Page images and extracted text:
++++++++++
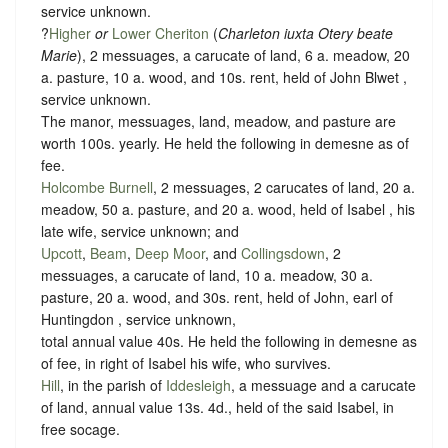
service unknown
.
?
Higher
or
Lower Cheriton
(
Charleton iuxta Otery beate
Marie
), 2 messuages, a carucate of land, 6 a. meadow, 20
a. pasture, 10 a. wood, and 10s. rent, held of John Blwet ,
service unknown
.
The manor, messuages, land, meadow, and pasture are
worth 100s. yearly. He held the following in demesne as of
fee.
Holcombe Burnell
, 2 messuages, 2 carucates of land, 20 a.
meadow, 50 a. pasture, and 20 a. wood, held of Isabel , his
late wife,
service unknown
; and
Upcott
,
Beam
,
Deep Moor
, and
Collingsdown
, 2
messuages, a carucate of land, 10 a. meadow, 30 a.
pasture, 20 a. wood, and 30s. rent, held of John, earl of
Huntingdon ,
service unknown
,
total annual value 40s. He held the following in demesne as
of fee, in right of Isabel his wife, who survives.
Hill
, in the parish of
Iddesleigh
, a messuage and a carucate
of land, annual value 13s. 4d., held of the said Isabel, in
free socage
.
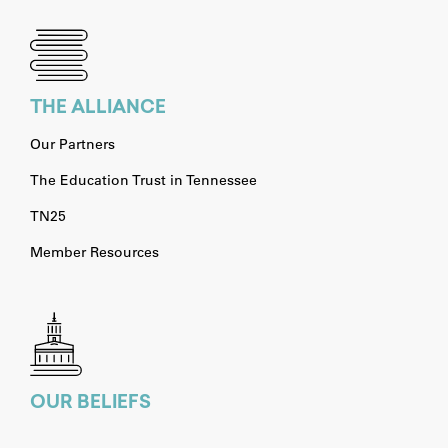
THE ALLIANCE
Our Partners
The Education Trust in Tennessee
TN25
Member Resources
OUR BELIEFS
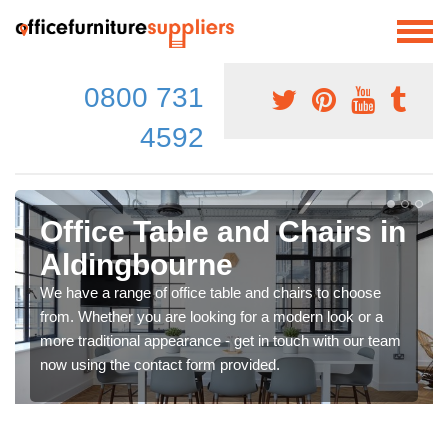
0800 731
4592
Office Table and Chairs in
Aldingbourne
We have a range of office table and chairs to choose
from. Whether you are looking for a modern look or a
more traditional appearance - get in touch with our team
now using the contact form provided.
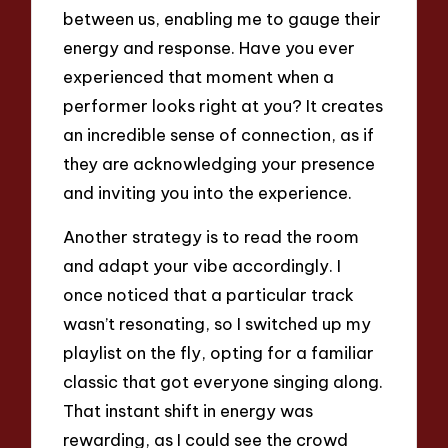
between us, enabling me to gauge their
energy and response. Have you ever
experienced that moment when a
performer looks right at you? It creates
an incredible sense of connection, as if
they are acknowledging your presence
and inviting you into the experience.
Another strategy is to read the room
and adapt your vibe accordingly. I
once noticed that a particular track
wasn’t resonating, so I switched up my
playlist on the fly, opting for a familiar
classic that got everyone singing along.
That instant shift in energy was
rewarding, as I could see the crowd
++++++++++
= Problem details =
An exact reproduction of the data is needed, with no pictures included.

= Problem solution =
service unknown
.
?
Higher
or
Lower Cheriton
(
Charleton iuxta Otery beate
Marie
), 2 messuages, a carucate of land, 6 a. meadow, 20
a. pasture, 10 a. wood, and 10s. rent, held of John Blwet ,
service unknown
.
The manor, messuages, land, meadow, and pasture are
worth 100s. yearly. He held the following in demesne as of
fee.
Holcombe Burnell
, 2 messuages, 2 carucates of land, 20 a.
meadow, 50 a. pasture, and 20 a. wood, held of Isabel , his
late wife,
service unknown
; and
Upcott
,
Beam
,
Deep Moor
, and
Collingsdown
, 2
messuages, a carucate of land, 10 a. meadow, 30 a.
pasture, 20 a. wood, and 30s. rent, held of John, earl of
Huntingdon ,
service unknown
,
total annual value 40s. He held the following in demesne as
of fee, in right of Isabel his wife, who survives.
Hill
, in the parish of
Iddesleigh
, a messuage and a carucate
of land, annual value 13s. 4d., held of the said Isabel, in
free socage
.
THE ALLIANCE
Our Partners
The Education Trust in Tennessee
TN25
Member Resources
OUR BELIEFS
0800 731
4592
Office Table and Chairs in
Aldingbourne
We have a range of office table and chairs to choose
from. Whether you are looking for a modern look or a
more traditional appearance - get in touch with our team
now using the contact form provided.
between us, enabling me to gauge their
energy and response. Have you ever
experienced that moment when a
performer looks right at you? It creates
an incredible sense of connection, as if
they are acknowledging your presence
and inviting you into the experience.
Another strategy is to read the room
and adapt your vibe accordingly. I
once noticed that a particular track
wasn’t resonating, so I switched up my
playlist on the fly, opting for a familiar
classic that got everyone singing along.
That instant shift in energy was
rewarding, as I could see the crowd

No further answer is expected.